O Umbigo, a marca dada pela Mulher/Mãe, e, só por ela — Parte I
O umbigo é o começo e a sedimentação do dois, não do um. Olhar para o próprio umbigo é se remeter a essa experiência de diálogo direto, silencioso, mas contínuo e profundo
O Umbigo. Impressão concreta e incontestável da Humanidade. Sem nenhuma função depois que cicatriza. Sem nenhuma importância após a gestação daquela Mulher que começa a ser mãe através do cordão umbilical do filho. Não o conhece, nunca o viu, mas empresta, compulsoriamente, vida para ele.
É a Mulher que marca todos os corpos. Absolutamente, todos, mulheres, homens e todas as variações possíveis. Mesmo em se considerando que esse processo de construção de uma nova pessoa veio de uma conjunção homem-mulher, este é o sinal universal, e único, de que uma Mulher sustentou cada um de nós, para nos dar à luz. Interessante essa expressão: dar à luz. Saímos de um escuro, de uma subtração quase total de som e luz, que dura o tempo, pelo menos mínimo, para que possamos, com muito esforço, responder às luzes do mundo, que são muitas para um ser ainda tão precário, imerso em muitas incompletudes.

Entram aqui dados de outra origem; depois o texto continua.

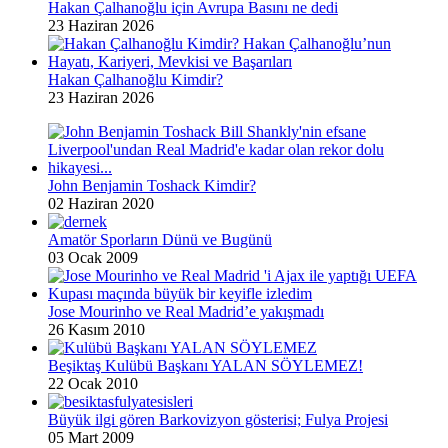
Hakan Çalhanoğlu için Avrupa Basını ne dedi
23 Haziran 2026
Hakan Çalhanoğlu Kimdir?
23 Haziran 2026
John Benjamin Toshack Kimdir?
02 Haziran 2020
Amatör Sporların Dünü ve Bugünü
03 Ocak 2009
Jose Mourinho ve Real Madrid’e yakışmadı
26 Kasım 2010
Beşiktaş Kulübü Başkanı YALAN SÖYLEMEZ!
22 Ocak 2010
Büyük ilgi gören Barkovizyon gösterisi; Fulya Projesi
05 Mart 2009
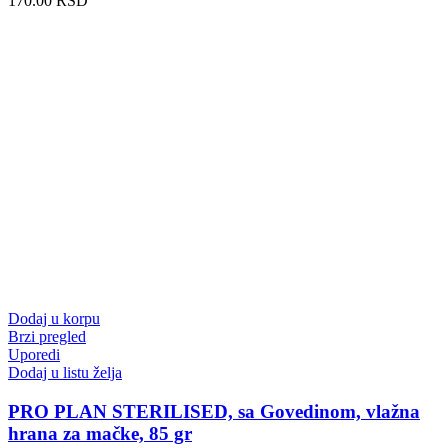
170.00
RSD
Dodaj u korpu
Brzi pregled
Uporedi
Dodaj u listu želja
PRO PLAN STERILISED, sa Govedinom, vlažna
hrana za mačke, 85 gr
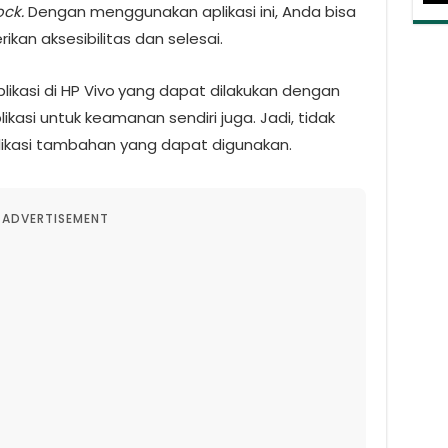
ock.
Dengan menggunakan aplikasi ini, Anda bisa
rikan aksesibilitas dan selesai.
ikasi di HP Vivo
yang dapat dilakukan dengan
asi untuk keamanan sendiri juga. Jadi, tidak
likasi tambahan yang dapat digunakan.
ADVERTISEMENT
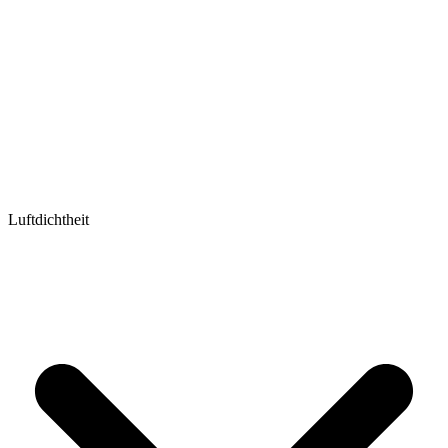
Luftdichtheit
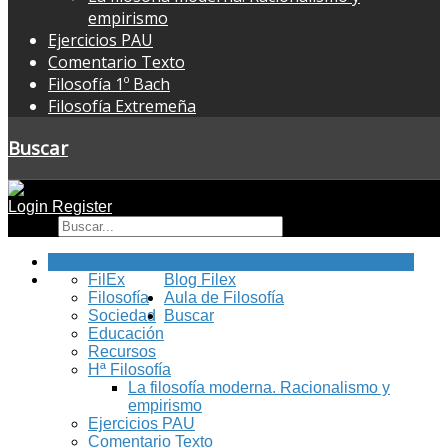
empirismo
Ejercicios PAU
Comentario Texto
Filosofía 1º Bach
Filosofía Extremeña
Buscar
Login
Register
Buscar
Inicio
FilEx
Blog Filex
Filosofía
Aula de Filosofía
Sociedad
Buscar
Educación
Recursos
Hª Filosofía
La filosofía moderna. Racionalismo y
empirismo
Ejercicios PAU
Comentario Texto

A dependência absoluta é um fato. A única comunicação para a sobrevivência durante esse primeiro tempo de crescimento intrauterino, era a nutrição ininterrupta pelo cordão. As demais condições que proporcionavam uma segurança eram mantidas estáveis ou, quando se alteravam, os processos adaptativos iam se desdobrando. Os demais estímulos, advindos das condições da gestante, medo, alteração de pressão arterial, falta de nutrição suficiente, também acionavam esses processos adaptativos. O medo sentido pela gestante é um patrocinador de instabilidades diversas do ser em formação.

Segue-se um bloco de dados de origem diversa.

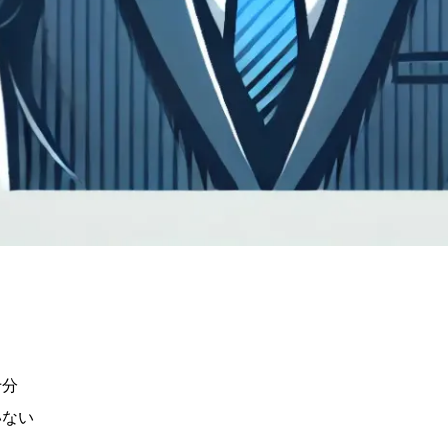
十分
いない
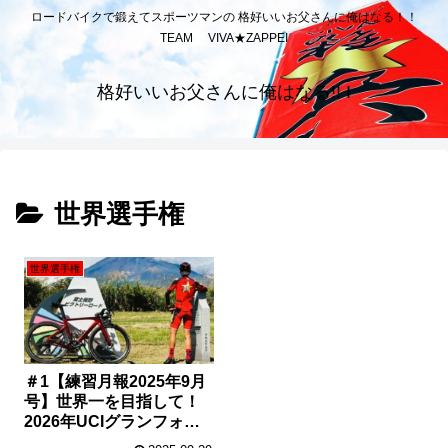
ロードバイクで鍛えてスポーツマンの 格好いいお父さんに俺はなる！！
TEAM VIVA★ZAPPEI
格好いいお父さんに俺はなる!! I
世界選手権
世界選手権
＃1【練習月報2025年9月
号】世界一を目指して！
2026年UCIグランフォン
ド世界選手権（55〜59歳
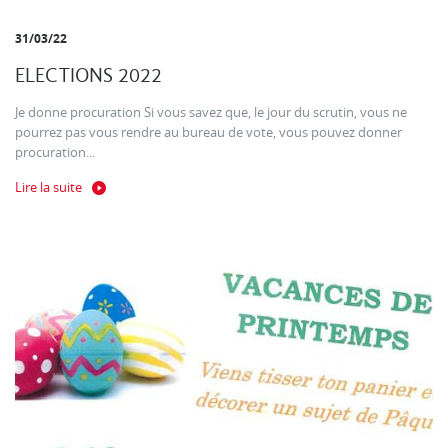
31/03/22
ELECTIONS 2022
Je donne procuration Si vous savez que, le jour du scrutin, vous ne
pourrez pas vous rendre au bureau de vote, vous pouvez donner
procuration...
Lire la suite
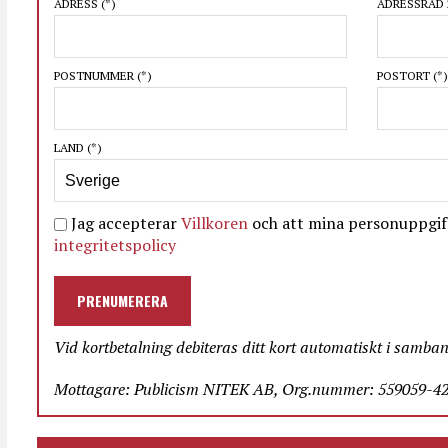
ADRESS
(*)
ADRESSRAD 
POSTNUMMER
(*)
POSTORT
(*)
LAND
(*)
Jag accepterar
Villkoren
och att mina personuppgift
integritetspolicy
PRENUMERERA
Vid kortbetalning debiteras ditt kort automatiskt i samba
Mottagare: Publicism NITEK AB, Org.nummer: 559059-423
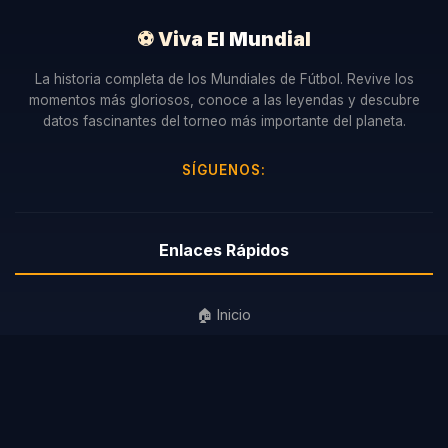
⚽ Viva El Mundial
La historia completa de los Mundiales de Fútbol. Revive los
momentos más gloriosos, conoce a las leyendas y descubre
datos fascinantes del torneo más importante del planeta.
SÍGUENOS:
Enlaces Rápidos
🏠 Inicio
🏆 Mundiales
⭐ Leyendas
ℹ️ Sobre Nosotros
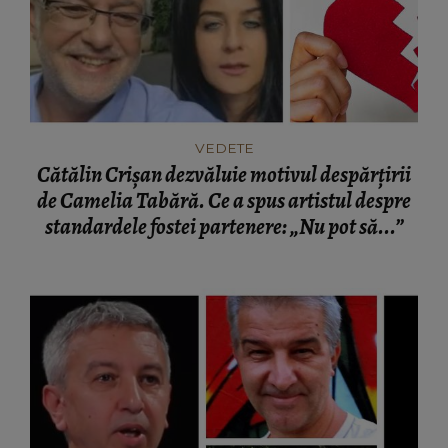
VEDETE
Cătălin Crișan dezvăluie motivul despărțirii
de Camelia Tabără. Ce a spus artistul despre
standardele fostei partenere: „Nu pot să...”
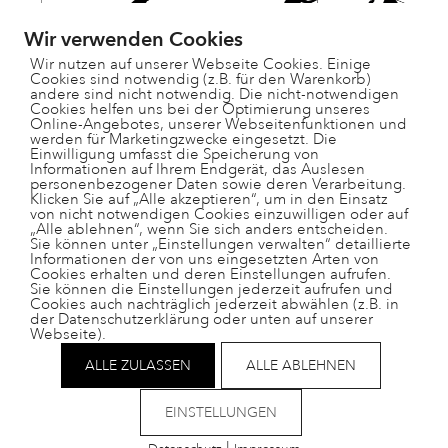
Wir verwenden Cookies
Wir nutzen auf unserer Webseite Cookies. Einige
Cookies sind notwendig (z.B. für den Warenkorb)
andere sind nicht notwendig. Die nicht-notwendigen
Cookies helfen uns bei der Optimierung unseres
Online-Angebotes, unserer Webseitenfunktionen und
werden für Marketingzwecke eingesetzt. Die
Einwilligung umfasst die Speicherung von
Informationen auf Ihrem Endgerät, das Auslesen
personenbezogener Daten sowie deren Verarbeitung.
Paradisgärtli 9, 7130 Ilanz
Klicken Sie auf „Alle akzeptieren“, um in den Einsatz
081 925 28 29
von nicht notwendigen Cookies einzuwilligen oder auf
„Alle ablehnen“, wenn Sie sich anders entscheiden.
schulleitung@ts-surselva.ch
Sie können unter „Einstellungen verwalten“ detaillierte
Informationen der von uns eingesetzten Arten von
Cookies erhalten und deren Einstellungen aufrufen.
Sie können die Einstellungen jederzeit aufrufen und
Cookies auch nachträglich jederzeit abwählen (z.B. in
der Datenschutzerklärung oder unten auf unserer
Webseite).
Impressum
Datenschutz
ALLE ZULASSEN
ALLE ABLEHNEN
Helpdesk
nützliche Links
EINSTELLUNGEN
|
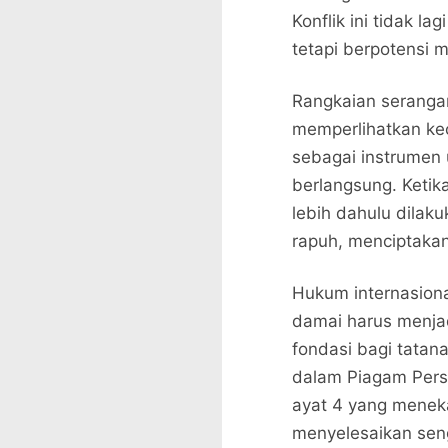
Konflik ini tidak l
tetapi berpotensi 
Rangkaian serangan
memperlihatkan ke
sebagai instrumen 
berlangsung. Ketik
lebih dahulu dilak
rapuh, menciptakan
Hukum internasion
damai harus menjadi
fondasi bagi tatan
dalam Piagam Pers
ayat 4 yang menek
menyelesaikan seng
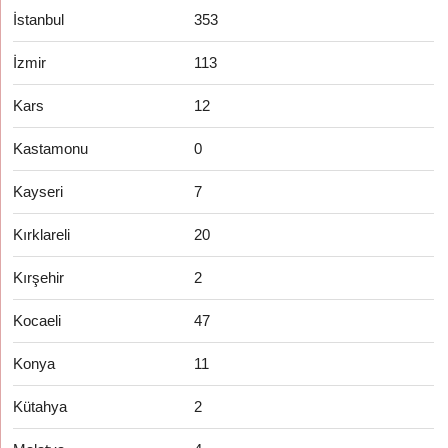
İstanbul
353
İzmir
113
Kars
12
Kastamonu
0
Kayseri
7
Kırklareli
20
Kırşehir
2
Kocaeli
47
Konya
11
Kütahya
2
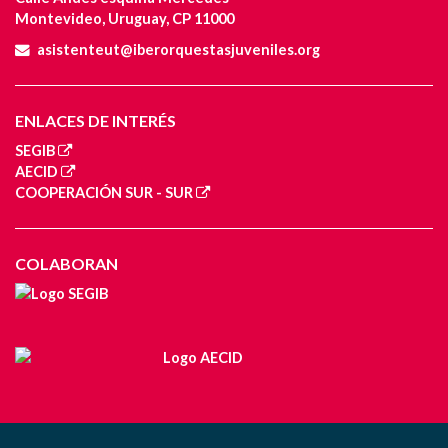
Montevideo, Uruguay, CP 11000
asistenteut@iberorquestasjuveniles.org
ENLACES DE INTERÉS
SEGIB
AECID
COOPERACIÓN SUR - SUR
COLABORAN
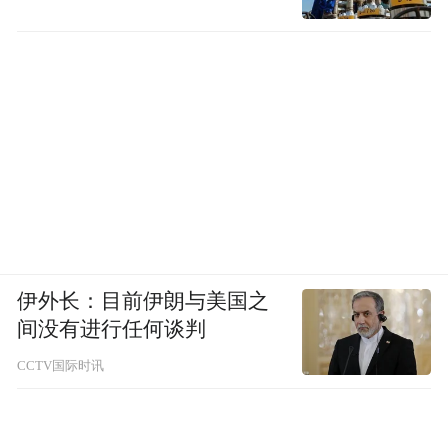
伊外长：目前伊朗与美国之
间没有进行任何谈判
CCTV国际时讯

Esta é a primeira relação afetiva com o outro que temos. E é assentada na sobrevivência, na vida ou na morte. Relação de conexão direta, anterior à linguagem porque tem uma linguagem intrínseca. Uma linguagem orgânica que só é compreendida pela dupla, de maneira não consciente, mas que concretiza as necessidades de cada momento.
A intimidade entre essas duas pessoas é de grau máximo. Não existirá na vida nem de uma, nem da outra, uma experiência de proximidade similar. E, menos ainda, uma proximidade maior com outra situação relacional. Dialogar sem falar, disponibilizar as melhores energias corporais para trocar com o ser em formação que retribuirá em progressos adquiridos.
No entanto, mesmo que a Ciência traga imagens, medidas precisas feitas através do ventre da Mulher, essas coisas inexplicáveis, diria, que beiram mistérios, não são alcançados. É, essencialmente, uma experiência secreta. Para a gestante, que se volta para dentro de sua barriga, o mundo perde um pouco a luminosidade, o interesse. Ficar alisando a barriga é bem melhor. Para o ser em formação é uma vivência que se perde em seu inconsciente corporal, seus registros são irrecuperáveis, porque não há sinapses em funcionamento que proporcionem um mínimo armazenamento resgatável. Arrisco dizer, entretanto, que devem estar lá.
Por que deformamos esta, que é a experiência prima por excelência de comunhão, para designar o egoísmo? Essa é uma experiência, totalmente, a dois. Denominamos pessoas extremamente egoístas como aquelas que “só olham para o próprio umbigo”. Quando, na verdade, estamos nos referindo a uma experiência de comunhão extensa entre duas pessoas. O Umbigo é o começo e a sedimentação do dois, não do um. Olhar para o próprio umbigo é se remeter a essa experiência de diálogo direto, silencioso, mas contínuo e profundo.
Entendo que esse desvio de rota está apoiado no que falaremos na próxima semana, na raiva, na inveja, no sentimento de exclusão daquela dupla, por ser esse um ponto inalcançável às pessoas não mulheres, a particularidade única que antecede a vivência da maternidade. Caracterizar essa grandeza da Natureza como uma coisa desvalorizante, um ponto negativo, desqualificante, o egoísmo, aponta para o negacionismo da experiência, única e universal, construída pelo cordão umbilical. Ele é a ligação, a mais forte e resistente, que permite dar à luz um novo Ser.
Sabemos que nem sempre é suportável, principalmente para alguns, tomarmos consciência dessa união única. E apenas admirarmos. Também tivemos. Ao olharmos para nosso próprio Umbigo deveríamos nos encher de bem estar pelo período em que ele tinha a função de nos manter vivos, deveríamos tentar imaginar a comunhão vivida de sermos dois, permitida pela capacidade de doação de uma Mulher.